### Aim of the exercise
Nothing but the lines from the one containing "бесценный опыт сотрудничества с признанными" through the last line of the entries should appear in the output, each verbatim.

### Supplied data
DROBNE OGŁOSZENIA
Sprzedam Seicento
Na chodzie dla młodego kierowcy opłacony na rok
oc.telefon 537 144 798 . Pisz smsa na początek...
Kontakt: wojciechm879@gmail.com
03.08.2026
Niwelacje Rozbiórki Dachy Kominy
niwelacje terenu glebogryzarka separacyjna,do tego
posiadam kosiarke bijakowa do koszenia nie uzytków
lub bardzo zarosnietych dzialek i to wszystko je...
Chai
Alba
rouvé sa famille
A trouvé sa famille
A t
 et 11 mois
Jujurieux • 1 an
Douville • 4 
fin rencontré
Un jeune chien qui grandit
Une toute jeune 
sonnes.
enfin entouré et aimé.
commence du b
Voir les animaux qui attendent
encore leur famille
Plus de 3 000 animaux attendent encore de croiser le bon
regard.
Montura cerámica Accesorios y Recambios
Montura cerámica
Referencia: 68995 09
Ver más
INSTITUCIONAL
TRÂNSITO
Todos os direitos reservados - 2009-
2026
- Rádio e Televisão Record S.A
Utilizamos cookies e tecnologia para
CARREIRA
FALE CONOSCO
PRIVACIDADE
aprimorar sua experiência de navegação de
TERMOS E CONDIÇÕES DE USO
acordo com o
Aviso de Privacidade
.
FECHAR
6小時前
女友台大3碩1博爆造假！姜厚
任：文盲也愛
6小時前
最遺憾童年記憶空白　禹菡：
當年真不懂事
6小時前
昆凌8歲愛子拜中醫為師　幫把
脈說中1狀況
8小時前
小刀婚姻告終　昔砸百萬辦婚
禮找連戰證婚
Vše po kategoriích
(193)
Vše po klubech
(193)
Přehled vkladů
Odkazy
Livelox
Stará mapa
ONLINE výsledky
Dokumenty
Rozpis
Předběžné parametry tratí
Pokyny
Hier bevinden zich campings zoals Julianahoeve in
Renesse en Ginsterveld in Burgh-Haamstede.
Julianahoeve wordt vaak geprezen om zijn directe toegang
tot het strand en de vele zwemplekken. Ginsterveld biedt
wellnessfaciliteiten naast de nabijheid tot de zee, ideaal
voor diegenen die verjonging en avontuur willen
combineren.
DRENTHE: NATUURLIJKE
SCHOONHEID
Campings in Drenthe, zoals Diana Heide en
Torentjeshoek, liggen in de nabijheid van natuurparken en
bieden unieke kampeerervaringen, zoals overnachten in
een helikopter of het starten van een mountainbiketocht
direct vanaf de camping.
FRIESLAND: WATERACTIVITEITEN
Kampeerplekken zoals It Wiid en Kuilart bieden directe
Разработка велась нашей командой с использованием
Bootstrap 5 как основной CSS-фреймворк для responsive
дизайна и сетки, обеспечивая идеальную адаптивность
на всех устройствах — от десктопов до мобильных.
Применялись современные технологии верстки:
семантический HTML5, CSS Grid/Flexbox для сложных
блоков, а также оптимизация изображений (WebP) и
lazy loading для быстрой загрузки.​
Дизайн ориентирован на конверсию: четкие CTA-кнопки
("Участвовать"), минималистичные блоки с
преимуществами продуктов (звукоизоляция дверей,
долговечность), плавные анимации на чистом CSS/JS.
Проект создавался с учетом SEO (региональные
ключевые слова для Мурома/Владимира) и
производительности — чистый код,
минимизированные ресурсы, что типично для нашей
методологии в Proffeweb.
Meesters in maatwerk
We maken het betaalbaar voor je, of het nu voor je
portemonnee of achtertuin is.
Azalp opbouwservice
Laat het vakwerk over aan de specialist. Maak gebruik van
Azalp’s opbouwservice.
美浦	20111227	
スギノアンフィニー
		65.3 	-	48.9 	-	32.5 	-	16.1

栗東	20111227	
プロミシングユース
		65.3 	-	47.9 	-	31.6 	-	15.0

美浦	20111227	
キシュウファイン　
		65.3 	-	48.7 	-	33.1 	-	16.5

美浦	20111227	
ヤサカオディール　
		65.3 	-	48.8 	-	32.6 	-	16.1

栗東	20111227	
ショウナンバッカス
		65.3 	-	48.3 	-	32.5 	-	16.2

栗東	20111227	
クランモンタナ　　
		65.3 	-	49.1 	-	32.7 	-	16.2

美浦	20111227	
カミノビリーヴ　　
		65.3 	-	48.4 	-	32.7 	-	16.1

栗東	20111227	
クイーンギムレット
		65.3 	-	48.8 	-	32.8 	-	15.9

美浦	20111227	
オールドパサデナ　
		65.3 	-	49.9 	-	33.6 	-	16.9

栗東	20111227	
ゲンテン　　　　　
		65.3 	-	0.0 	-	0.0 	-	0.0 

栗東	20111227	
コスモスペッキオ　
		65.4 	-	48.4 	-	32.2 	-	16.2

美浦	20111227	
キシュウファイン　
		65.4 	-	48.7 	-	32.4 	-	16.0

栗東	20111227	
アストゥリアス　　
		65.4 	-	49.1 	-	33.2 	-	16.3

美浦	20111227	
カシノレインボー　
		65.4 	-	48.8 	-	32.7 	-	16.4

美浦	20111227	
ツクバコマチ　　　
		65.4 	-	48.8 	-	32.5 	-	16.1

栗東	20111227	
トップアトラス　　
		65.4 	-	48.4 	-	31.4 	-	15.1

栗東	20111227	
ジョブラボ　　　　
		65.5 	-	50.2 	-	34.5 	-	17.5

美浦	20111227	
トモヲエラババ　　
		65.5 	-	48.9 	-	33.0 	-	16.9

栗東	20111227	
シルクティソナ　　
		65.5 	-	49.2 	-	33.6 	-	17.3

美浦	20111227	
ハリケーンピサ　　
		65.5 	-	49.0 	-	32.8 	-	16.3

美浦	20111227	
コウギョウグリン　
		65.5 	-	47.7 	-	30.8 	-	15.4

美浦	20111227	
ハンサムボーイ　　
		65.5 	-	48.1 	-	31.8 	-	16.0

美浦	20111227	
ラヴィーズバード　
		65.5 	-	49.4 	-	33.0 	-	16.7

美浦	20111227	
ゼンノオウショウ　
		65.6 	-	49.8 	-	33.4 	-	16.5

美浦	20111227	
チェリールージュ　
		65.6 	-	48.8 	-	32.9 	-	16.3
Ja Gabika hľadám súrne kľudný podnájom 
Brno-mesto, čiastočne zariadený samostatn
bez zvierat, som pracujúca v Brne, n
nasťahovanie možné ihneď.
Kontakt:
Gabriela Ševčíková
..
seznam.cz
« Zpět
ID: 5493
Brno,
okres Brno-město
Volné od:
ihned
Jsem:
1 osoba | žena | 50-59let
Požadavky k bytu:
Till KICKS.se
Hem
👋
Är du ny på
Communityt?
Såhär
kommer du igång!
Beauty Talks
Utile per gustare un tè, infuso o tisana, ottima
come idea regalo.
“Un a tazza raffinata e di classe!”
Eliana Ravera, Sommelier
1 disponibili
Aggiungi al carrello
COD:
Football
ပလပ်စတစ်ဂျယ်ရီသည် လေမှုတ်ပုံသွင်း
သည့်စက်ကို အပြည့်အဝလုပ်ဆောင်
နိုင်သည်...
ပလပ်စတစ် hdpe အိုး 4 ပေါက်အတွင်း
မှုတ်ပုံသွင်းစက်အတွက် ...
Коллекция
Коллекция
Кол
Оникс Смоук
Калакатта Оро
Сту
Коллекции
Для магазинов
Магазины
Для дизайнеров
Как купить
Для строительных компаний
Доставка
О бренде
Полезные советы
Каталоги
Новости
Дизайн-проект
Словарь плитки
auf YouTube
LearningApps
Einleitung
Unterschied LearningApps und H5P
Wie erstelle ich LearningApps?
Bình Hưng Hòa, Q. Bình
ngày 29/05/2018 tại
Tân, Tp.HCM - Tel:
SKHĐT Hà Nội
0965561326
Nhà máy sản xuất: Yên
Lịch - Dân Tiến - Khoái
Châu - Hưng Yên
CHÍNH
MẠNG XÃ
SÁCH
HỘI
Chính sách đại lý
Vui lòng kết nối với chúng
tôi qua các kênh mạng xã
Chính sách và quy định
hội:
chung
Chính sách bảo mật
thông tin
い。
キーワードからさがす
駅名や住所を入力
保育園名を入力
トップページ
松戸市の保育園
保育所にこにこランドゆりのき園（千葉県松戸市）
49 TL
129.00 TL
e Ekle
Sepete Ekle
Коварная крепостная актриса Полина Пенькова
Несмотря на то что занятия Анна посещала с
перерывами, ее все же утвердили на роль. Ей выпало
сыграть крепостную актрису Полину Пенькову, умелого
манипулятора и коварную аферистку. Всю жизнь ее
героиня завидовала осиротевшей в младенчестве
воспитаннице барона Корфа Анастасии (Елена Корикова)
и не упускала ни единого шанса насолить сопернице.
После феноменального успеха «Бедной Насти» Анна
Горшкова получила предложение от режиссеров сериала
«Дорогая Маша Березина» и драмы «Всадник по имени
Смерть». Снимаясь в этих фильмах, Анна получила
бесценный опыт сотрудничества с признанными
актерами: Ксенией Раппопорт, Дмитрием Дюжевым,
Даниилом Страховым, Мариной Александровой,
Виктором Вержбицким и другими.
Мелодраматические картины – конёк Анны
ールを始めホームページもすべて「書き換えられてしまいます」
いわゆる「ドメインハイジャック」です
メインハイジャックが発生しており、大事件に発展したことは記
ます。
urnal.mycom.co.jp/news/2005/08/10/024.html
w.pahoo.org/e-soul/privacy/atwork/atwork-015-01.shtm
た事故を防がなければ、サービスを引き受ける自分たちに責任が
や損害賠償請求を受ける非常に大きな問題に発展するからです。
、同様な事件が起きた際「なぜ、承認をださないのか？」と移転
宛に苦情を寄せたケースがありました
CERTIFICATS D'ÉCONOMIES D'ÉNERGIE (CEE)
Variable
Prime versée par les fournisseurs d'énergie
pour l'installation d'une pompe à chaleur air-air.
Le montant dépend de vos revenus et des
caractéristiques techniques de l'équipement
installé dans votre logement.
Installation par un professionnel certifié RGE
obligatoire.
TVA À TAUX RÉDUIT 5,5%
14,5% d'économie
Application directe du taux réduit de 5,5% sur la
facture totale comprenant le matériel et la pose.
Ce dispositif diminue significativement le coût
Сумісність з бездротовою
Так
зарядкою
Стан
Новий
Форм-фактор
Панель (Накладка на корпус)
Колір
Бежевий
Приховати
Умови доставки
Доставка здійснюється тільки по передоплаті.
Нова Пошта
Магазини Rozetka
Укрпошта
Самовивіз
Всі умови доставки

### Answer space
бесценный опыт сотрудничества с признанными
актерами: Ксенией Раппопорт, Дмитрием Дюжевым,
Даниилом Страховым, Мариной Александровой,
Виктором Вержбицким и другими.
Мелодраматические картины – конёк Анны
ールを始めホームページもすべて「書き換えられてしまいます」
いわゆる「ドメインハイジャック」です
メインハイジャックが発生しており、大事件に発展したことは記
ます。
urnal.mycom.co.jp/news/2005/08/10/024.html
w.pahoo.org/e-soul/privacy/atwork/atwork-015-01.shtm
た事故を防がなければ、サービスを引き受ける自分たちに責任が
や損害賠償請求を受ける非常に大きな問題に発展するからです。
、同様な事件が起きた際「なぜ、承認をださないのか？」と移転
宛に苦情を寄せたケースがありました
CERTIFICATS D'ÉCONOMIES D'ÉNERGIE (CEE)
Variable
Prime versée par les fournisseurs d'énergie
pour l'installation d'une pompe à chaleur air-air.
Le montant dépend de vos revenus et des
caractéristiques techniques de l'équipement
installé dans votre logement.
Installation par un professionnel certifié RGE
obligatoire.
TVA À TAUX RÉDUIT 5,5%
14,5% d'économie
Application directe du taux réduit de 5,5% sur la
facture totale comprenant le matériel et la pose.
Ce dispositif diminue significativement le coût
Сумісність з бездротовою
Так
зарядкою
Стан
Новий
Форм-фактор
Панель (Накладка на корпус)
Колір
Бежевий
Приховати
Умови доставки
Доставка здійснюється тільки по передоплаті.
Нова Пошта
Магазини Rozetka
Укрпошта
Самовивіз
Всі умови доставки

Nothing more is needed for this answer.